Homicide routier : une nouvelle qualification pénale adoptée par le parlement.
Publié le 1er juillet 2025

Le 3 juin 2025, l’Assemblée nationale a adopté à une large majorité une proposition de loi majeure pour le droit pénal routier : la création du délit autonome d’homicide routier, défendue par François-Noël Buffet, ministre auprès du ministre d’État, ministre de l’Intérieur. Le Sénat en a voté la conformité le 1er juillet.
Cette évolution vient répondre à une demande récurrente des acteurs du droit, des familles de victimes et des praticiens de la sécurité routière, désireux de voir mieux qualifiée la gravité de certains comportements à l’origine d’accidents mortels.
Jusqu’à présent, les décès causés sur la route, même dans des circonstances particulièrement graves, étaient jugés sous la qualification générique d’homicide involontaire prévue à l’article 221-6 du Code pénal. En matière de circulation, la jurisprudence qualifie ces faits comme des infractions non intentionnelles, même lorsque l’auteur était sous l’emprise de l’alcool, de stupéfiants, ou en grand excès de vitesse.
Cette approche soulevait depuis plusieurs années des critiques, tant sur le plan symbolique que pénal car elle ne permettait pas de distinguer clairement une simple inattention d’un comportement volontairement dangereux. En pratique, le quantum de peine, même aggravé en cas de circonstances aggravantes (articles 221-6-1 à 221-6-4 du Code pénal), restait souvent perçu comme insuffisant au regard du préjudice subi.
Un nouveau cadre juridique : le délit d’homicide routier
La proposition de loi, désormais adoptée par le Parlement, crée une infraction autonome pour les cas les plus graves : les accidents mortels causés par des conducteurs en état d’ivresse, sous stupéfiants ou commettant une infraction routière caractérisée.

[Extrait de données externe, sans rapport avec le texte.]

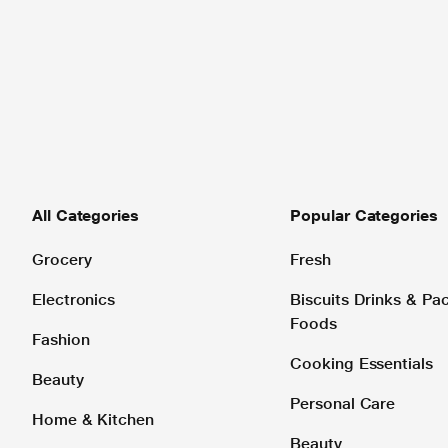
All Categories
Popular Categories
Grocery
Fresh
Electronics
Biscuits Drinks & P
Foods
Fashion
Cooking Essentials
Beauty
Personal Care
Home & Kitchen
Beauty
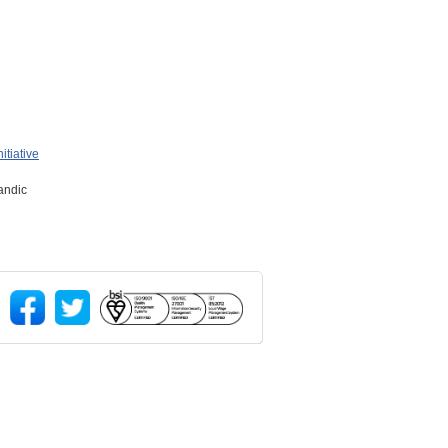
itiative
landic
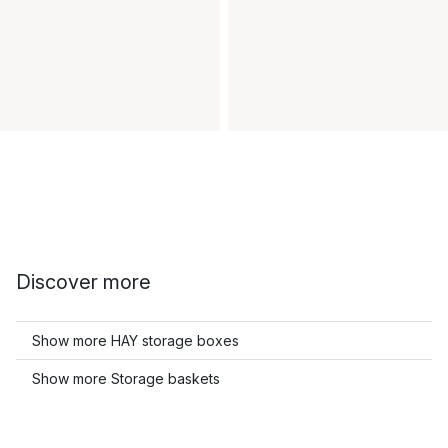
Discover more
Show more HAY storage boxes
Show more Storage baskets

Cette nouvelle incrimination a vocation à être introduite dans le livre II du Code pénal, vraisemblablement sous une section spécifique relative aux homicides liés à la conduite d’un véhicule terrestre à moteur. Le texte précise que le nouveau délit ne vise pas à alourdir mécaniquement les peines existantes, mais à permettre une lecture juridique distincte et plus lisible pour le juge, les victimes et la société.
En matière de preuve, ce délit n’implique pas l’intention de tuer, mais repose sur la conscience du danger et la violation manifeste d’une obligation particulière de prudence ou de sécurité, déjà exigée à l’article 121-3 du Code pénal.
Une réponse attendue par les victimes et une réforme à fort impact pour les professionnels du droit routier
La qualification d’homicide routier permettra aux magistrats de mieux tenir compte de la nature des fautes commises et d’adapter leurs réquisitions et jugements en conséquence. Du point de vue de l’indemnisation, cette nouvelle infraction pourrait également faciliter la reconnaissance du caractère fautif du comportement du conducteur, élément central dans les procédures civiles ou en droit des assurances.
Pour les avocats, les magistrats, les assureurs et les experts, la création de ce nouveau délit modifie l’architecture de la répression pénale en matière de circulation. Elle obligera à requalifier certains dossiers en cours, à adapter les pratiques de défense et à anticiper les conséquences civiles potentielles (sur la franchise, la déchéance de garantie, les recours subrogatoires, etc.).
Elle soulève aussi de nouvelles questions sur le périmètre exact de l’infraction : quelle différence d’analyse entre une « faute caractérisée » dans l’homicide involontaire aggravé et un homicide routier ? Comment articuler les peines prévues avec les sanctions administratives comme la suspension ou l’annulation du permis de conduire (article L.234-8 du Code de la route) ?
Cette réforme marque un virage symbolique et pratique, qui aura certainement un impact sur l’ensemble de la chaîne judiciaire routière. Pour le Député des Alpes Maritimes Eric Pauget (un des auteurs de la loi), ce texte, qui fera date dans le code pénal français, peut vraiment faire changer les choses afin de ne plus faire de la route le reflet de la violence de plus en plus présente dans notre société. Il s’agit d’un signal fort envoyé aux citoyens, qui pourra peut-être s’appliquer à d’autres domaines que la route.